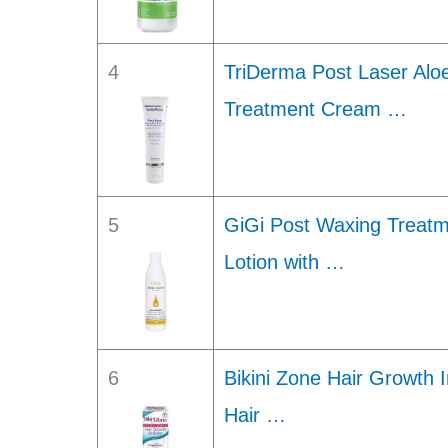
4
TriDerma Post Laser Aloe
Treatment Cream …
5
GiGi Post Waxing Treatme
Lotion with …
6
Bikini Zone Hair Growth 
Hair …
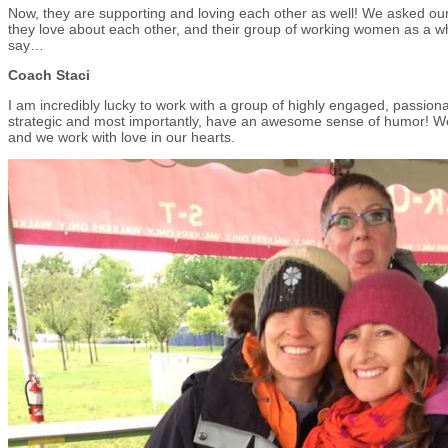
Now, they are supporting and loving each other as well! We asked ou
they love about each other, and their group of working women as a w
say…
Coach Staci
I am incredibly lucky to work with a group of highly engaged, passi
strategic and most importantly, have an awesome sense of humor! W
and we work with love in our hearts.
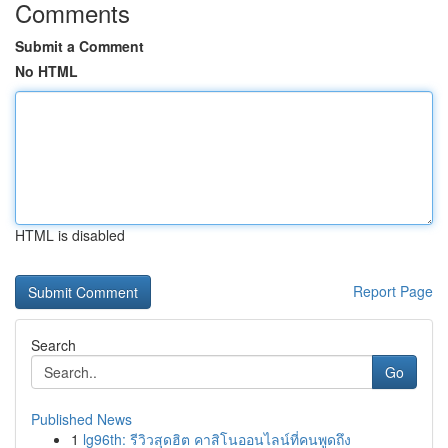
Comments
Submit a Comment
No HTML
HTML is disabled
Report Page
Search
Go
Published News
1
lg96th: รีวิวสุดฮิต คาสิโนออนไลน์ที่คนพูดถึง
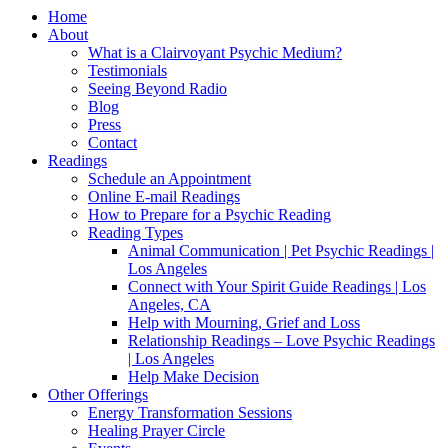
Home
About
What is a Clairvoyant Psychic Medium?
Testimonials
Seeing Beyond Radio
Blog
Press
Contact
Readings
Schedule an Appointment
Online E-mail Readings
How to Prepare for a Psychic Reading
Reading Types
Animal Communication | Pet Psychic Readings |
Los Angeles
Connect with Your Spirit Guide Readings | Los
Angeles, CA
Help with Mourning, Grief and Loss
Relationship Readings – Love Psychic Readings
| Los Angeles
Help Make Decision
Other Offerings
Energy Transformation Sessions
Healing Prayer Circle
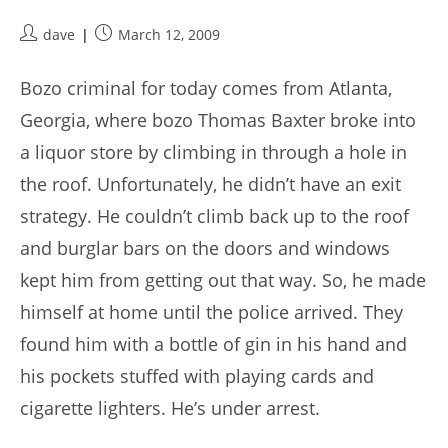
Post
Post
dave
March 12, 2009
author:
published:
Bozo criminal for today comes from Atlanta,
Georgia, where bozo Thomas Baxter broke into
a liquor store by climbing in through a hole in
the roof. Unfortunately, he didn’t have an exit
strategy. He couldn’t climb back up to the roof
and burglar bars on the doors and windows
kept him from getting out that way. So, he made
himself at home until the police arrived. They
found him with a bottle of gin in his hand and
his pockets stuffed with playing cards and
cigarette lighters. He’s under arrest.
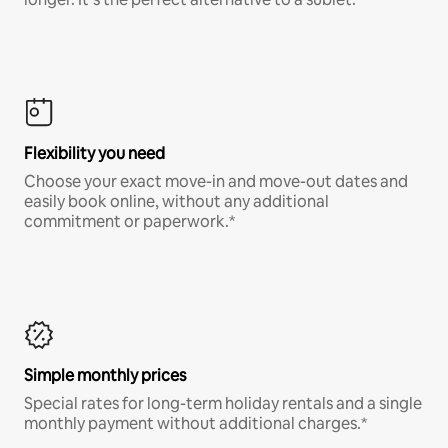
Flexibility you need
Choose your exact move-in and move-out dates and
easily book online, without any additional
commitment or paperwork.*
Simple monthly prices
Special rates for long-term holiday rentals and a single
monthly payment without additional charges.*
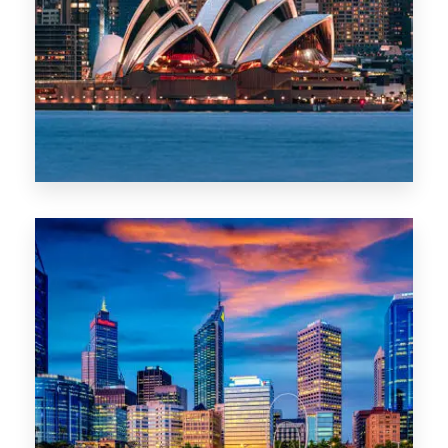
488 Properties
NSW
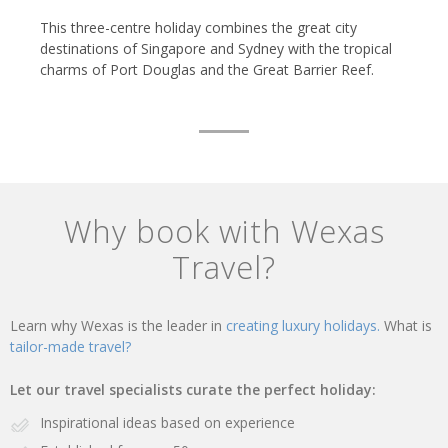
This three-centre holiday combines the great city
destinations of Singapore and Sydney with the tropical
charms of Port Douglas and the Great Barrier Reef.
Why book with Wexas
Travel?
Learn why Wexas is the leader in
creating luxury holidays.
What is
tailor-made travel?
Let our travel specialists curate the perfect holiday:
Inspirational ideas based on experience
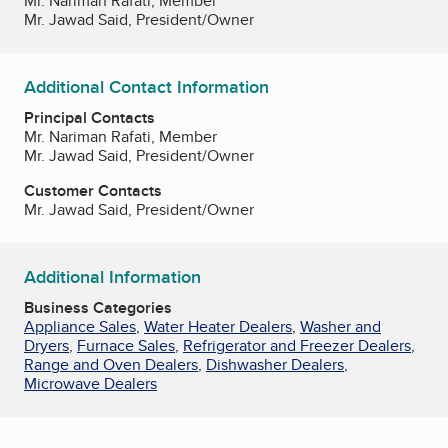
Mr. Nariman Rafati, Member
Mr. Jawad Said, President/Owner
Additional Contact Information
Principal Contacts
Mr. Nariman Rafati, Member
Mr. Jawad Said, President/Owner
Customer Contacts
Mr. Jawad Said, President/Owner
Additional Information
Business Categories
Appliance Sales
,
Water Heater Dealers
,
Washer and
Dryers
,
Furnace Sales
,
Refrigerator and Freezer Dealers
,
Range and Oven Dealers
,
Dishwasher Dealers
,
Microwave Dealers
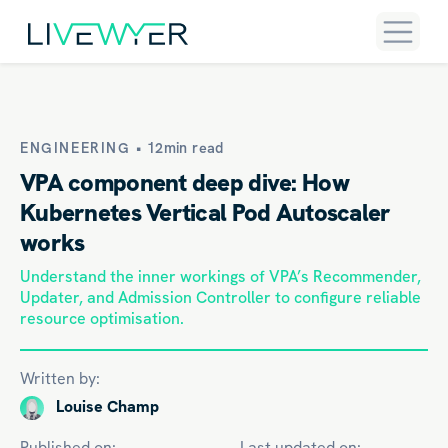
ENGINEERING •
12min read
VPA component deep dive: How
Kubernetes Vertical Pod Autoscaler
works
Understand the inner workings of VPA’s Recommender,
Updater, and Admission Controller to configure reliable
resource optimisation.
Written by:
Louise Champ
Published on:
Last updated on:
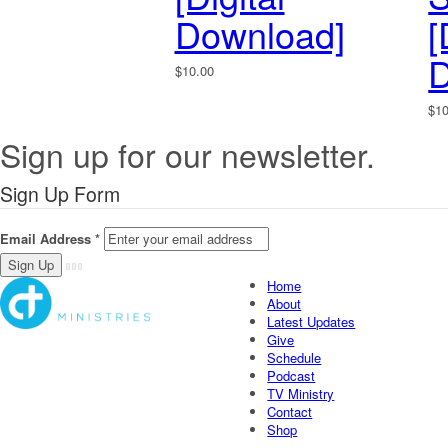
Download]
[
D
$
10.00
$
1
Sign up for our newsletter.
Sign Up Form
Email Address
*
Home
About
Latest Updates
Give
Schedule
Podcast
TV Ministry
Contact
Shop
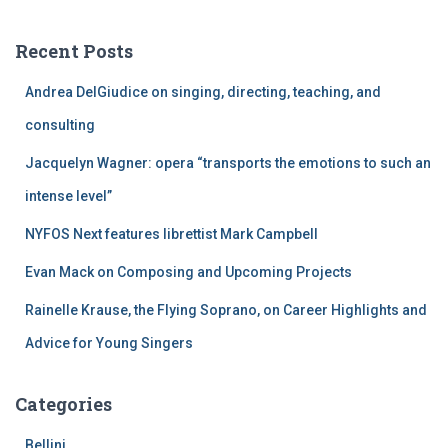
r
c
Recent Posts
h
f
Andrea DelGiudice on singing, directing, teaching, and
o
r
consulting
:
Jacquelyn Wagner: opera “transports the emotions to such an
intense level”
NYFOS Next features librettist Mark Campbell
Evan Mack on Composing and Upcoming Projects
Rainelle Krause, the Flying Soprano, on Career Highlights and
Advice for Young Singers
Categories
Bellini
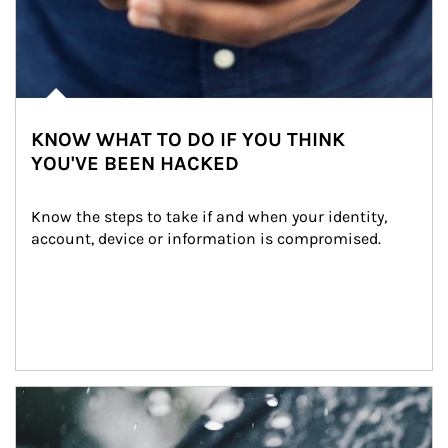
KNOW WHAT TO DO IF YOU THINK
YOU'VE BEEN HACKED
Know the steps to take if and when your identity, 
account, device or information is compromised.
Article Image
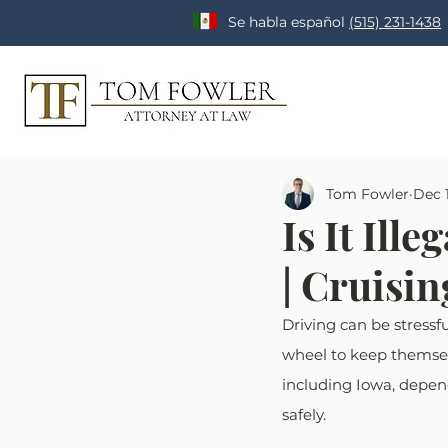
Se habla español
(515) 231-1438
Tom Fowler
Dec 1
Is It Ill
| Cruisi
Driving can be stressf
wheel to keep themselve
including Iowa, depends
safely.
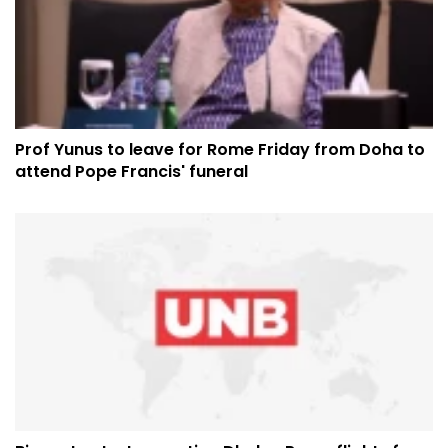
Prof Yunus to leave for Rome Friday from Doha to
attend Pope Francis' funeral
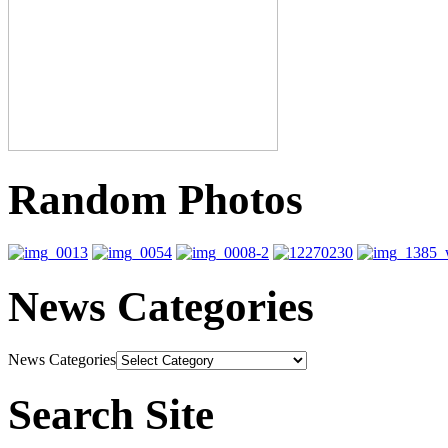
Random Photos
News Categories
News Categories
Search Site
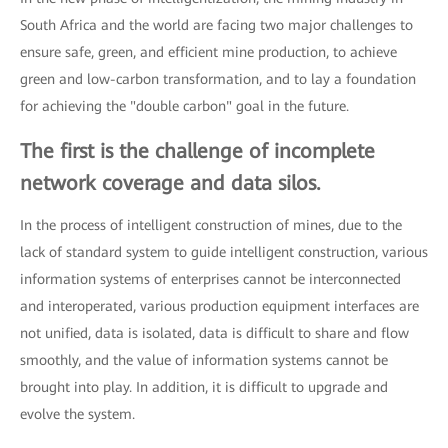
South Africa and the world are facing two major challenges to
ensure safe, green, and efficient mine production, to achieve
green and low-carbon transformation, and to lay a foundation
for achieving the "double carbon" goal in the future.
The first is the challenge of incomplete
network coverage and data silos.
In the process of intelligent construction of mines, due to the
lack of standard system to guide intelligent construction, various
information systems of enterprises cannot be interconnected
and interoperated, various production equipment interfaces are
not unified, data is isolated, data is difficult to share and flow
smoothly, and the value of information systems cannot be
brought into play. In addition, it is difficult to upgrade and
evolve the system.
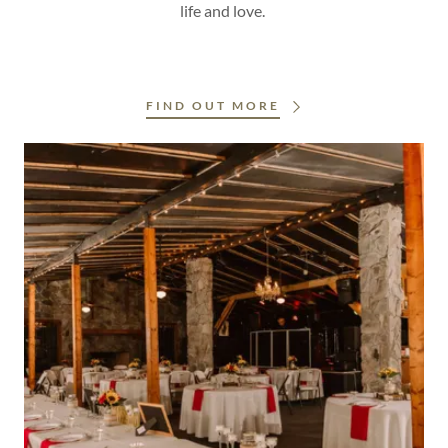
life and love.
FIND OUT MORE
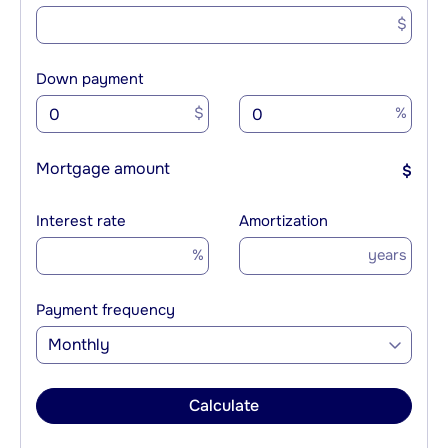
$
Down payment
$
%
Mortgage amount
$
Interest rate
Amortization
%
years
Payment frequency
Monthly
Calculate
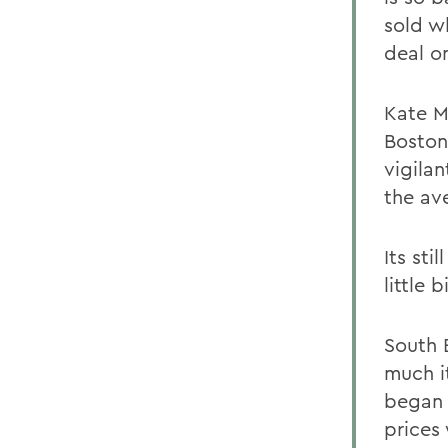
sold w
deal o
Kate M
Boston
vigila
the av
Its sti
little 
South 
much it
began 
prices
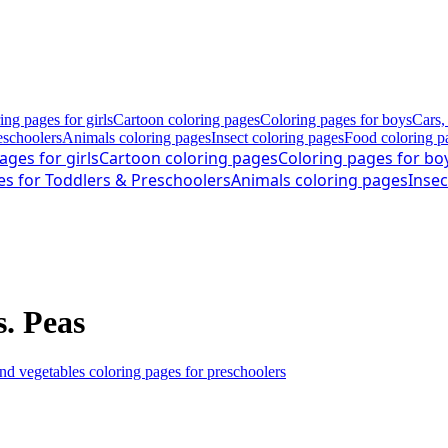
ing pages for girls
Cartoon coloring pages
Coloring pages for boys
Cars,
eschoolers
Animals coloring pages
Insect coloring pages
Food coloring p
ages for girls
Cartoon coloring pages
Coloring pages for bo
es for Toddlers & Preschoolers
Animals coloring pages
Insec
s. Peas
and vegetables coloring pages for preschoolers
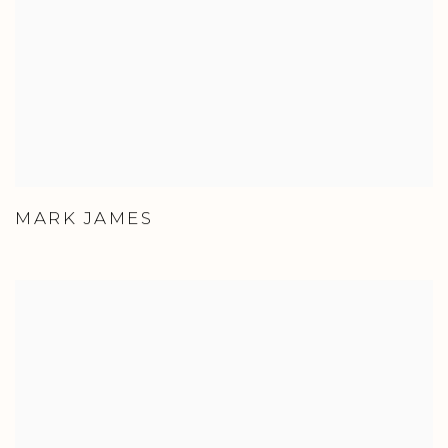
MARK JAMES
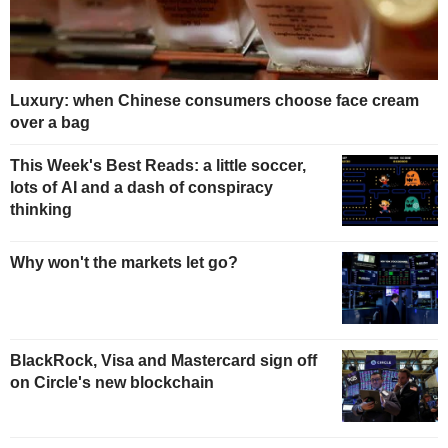
Luxury: when Chinese consumers choose face cream
over a bag
This Week's Best Reads: a little soccer,
lots of AI and a dash of conspiracy
thinking
Why won't the markets let go?
BlackRock, Visa and Mastercard sign off
on Circle's new blockchain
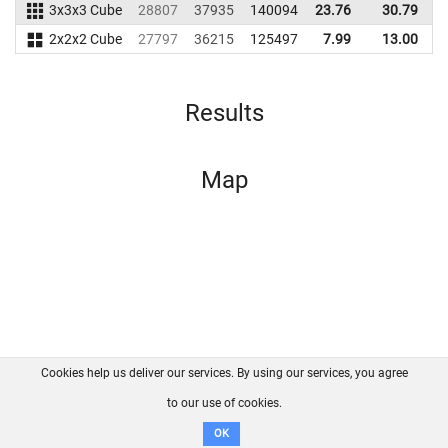
3x3x3 Cube
28807
37935
140094
23.76
30.79
1
2x2x2 Cube
27797
36215
125497
7.99
13.00
1
Results
Map
Cookies help us deliver our services. By using our services, you agree
About us
FAQ
Contact
GitHub
Privacy
to our use of cookies.
Disclaimer
OK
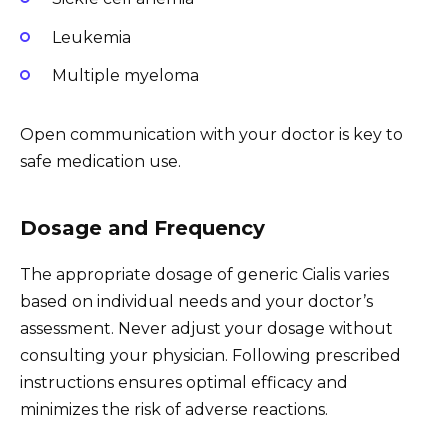
Leukemia
Multiple myeloma
Open communication with your doctor is key to
safe medication use.
Dosage and Frequency
The appropriate dosage of generic Cialis varies
based on individual needs and your doctor’s
assessment. Never adjust your dosage without
consulting your physician. Following prescribed
instructions ensures optimal efficacy and
minimizes the risk of adverse reactions.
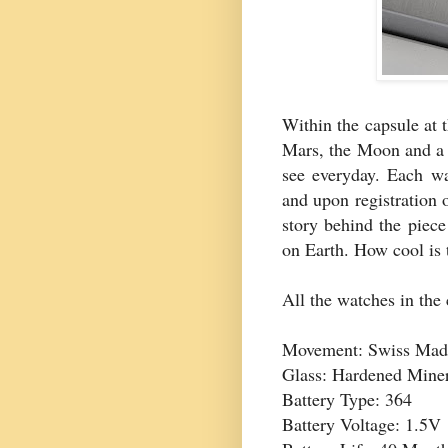
Within the capsule at t
Mars, the Moon and a 
see everyday. Each wat
and upon registration 
story behind the piec
on Earth. How cool is 
All the watches in the 
Movement: Swiss Mad
Glass: Hardened Miner
Battery Type: 364
Battery Voltage: 1.5V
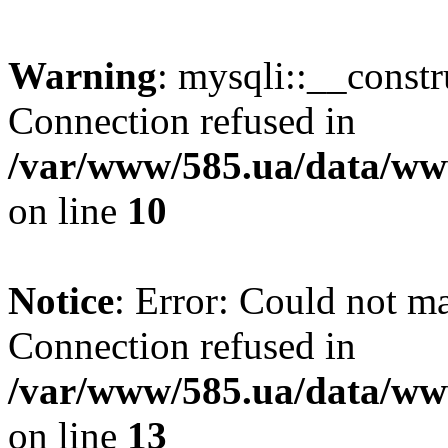
Warning
: mysqli::__const
Connection refused in
/var/www/585.ua/data/www
on line
10
Notice
: Error: Could not m
Connection refused in
/var/www/585.ua/data/www
on line
13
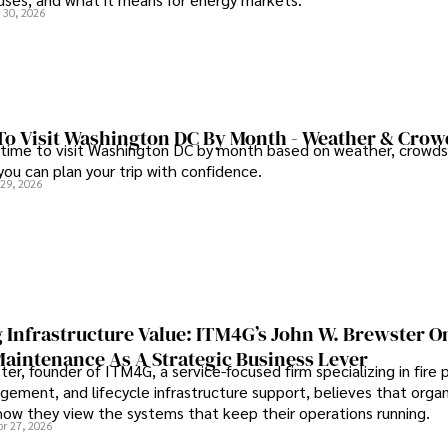
 30, 2026
To Visit Washington DC By Month - Weather & Crow
 time to visit Washington DC by month based on weather, crowds
 you can plan your trip with confidence.
 29, 2026
 Infrastructure Value: ITM4G’s John W. Brewster O
Maintenance As A Strategic Business Lever
er, founder of ITM4G, a service-focused firm specializing in fire 
agement, and lifecycle infrastructure support, believes that orga
how they view the systems that keep their operations running.
pr 27, 2026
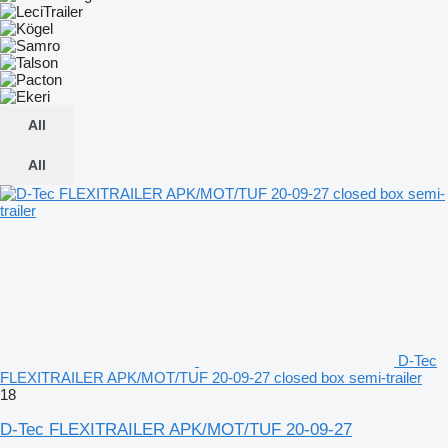
All
All
D-Tec
FLEXITRAILER APK/MOT/TUF 20-09-27 closed box semi-trailer
18
D-Tec FLEXITRAILER APK/MOT/TUF 20-09-27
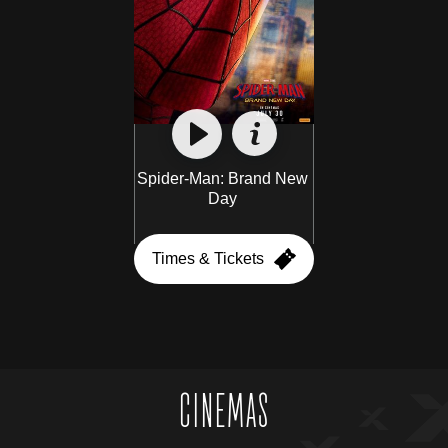
Spider-Man: Brand New 
Day 
Times & Tickets
CINEMAS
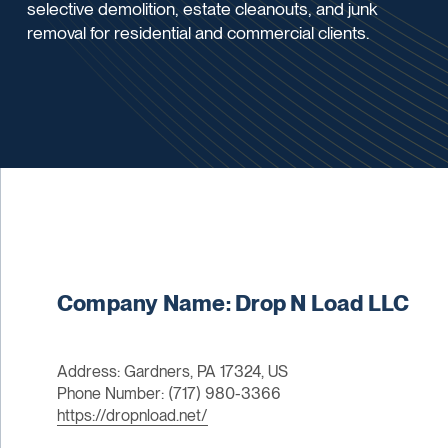
selective demolition, estate cleanouts, and junk
removal for residential and commercial clients.
Company Name: Drop N Load LLC
Address: Gardners, PA 17324, US
Phone Number: (717) 980-3366
https://dropnload.net/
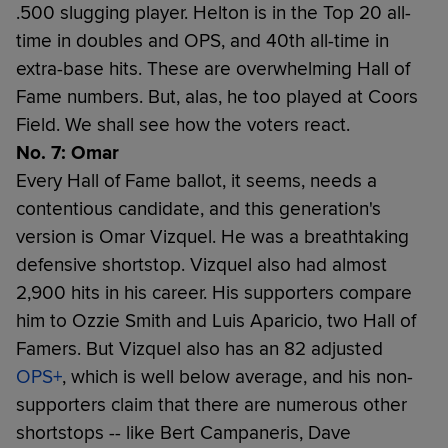
.500 slugging player. Helton is in the Top 20 all-
time in doubles and OPS, and 40th all-time in
extra-base hits. These are overwhelming Hall of
Fame numbers. But, alas, he too played at Coors
Field. We shall see how the voters react.
No. 7: Omar
Every Hall of Fame ballot, it seems, needs a
contentious candidate, and this generation's
version is Omar Vizquel. He was a breathtaking
defensive shortstop. Vizquel also had almost
2,900 hits in his career. His supporters compare
him to Ozzie Smith and Luis Aparicio, two Hall of
Famers. But Vizquel also has an 82 adjusted
OPS+
, which is well below average, and his non-
supporters claim that there are numerous other
shortstops -- like Bert Campaneris, Dave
---+---
■ INSTRUCTIONS TO FOLLOW ■
How many of the lines in this material contain the word "data"? State the number and nothing else.

■ SOLUTION TO THIS PROBLEM ■
4